TASK REQUIREMENTS
Please work out how many lines include the word "сайтом" in the entries, and reply with only the count.

MATERIAL FOR THIS EXERCISE

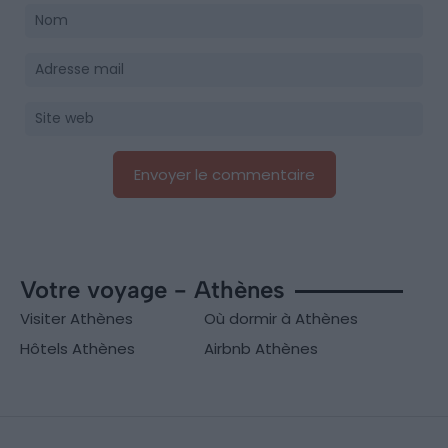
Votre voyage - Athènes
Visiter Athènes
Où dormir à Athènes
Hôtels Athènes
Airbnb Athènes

--

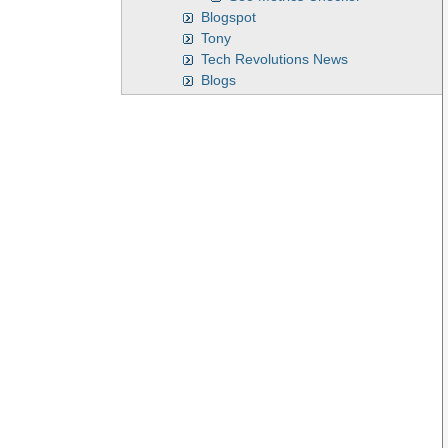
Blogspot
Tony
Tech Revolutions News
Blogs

...

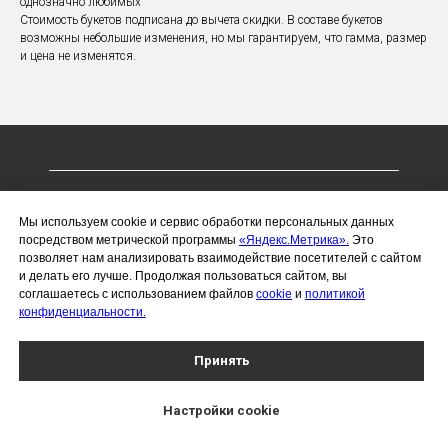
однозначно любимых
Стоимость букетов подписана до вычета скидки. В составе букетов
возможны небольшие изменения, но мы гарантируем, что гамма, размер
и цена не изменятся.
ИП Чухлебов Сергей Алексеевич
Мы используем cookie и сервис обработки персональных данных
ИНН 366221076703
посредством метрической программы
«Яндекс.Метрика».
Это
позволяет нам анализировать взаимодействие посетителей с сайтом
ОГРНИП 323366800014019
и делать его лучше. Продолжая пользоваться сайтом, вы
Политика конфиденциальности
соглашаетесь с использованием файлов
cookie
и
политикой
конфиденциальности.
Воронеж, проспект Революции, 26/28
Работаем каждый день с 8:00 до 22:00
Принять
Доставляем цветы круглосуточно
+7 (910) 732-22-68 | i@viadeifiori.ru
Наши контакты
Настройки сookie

RESPONSE BOX
2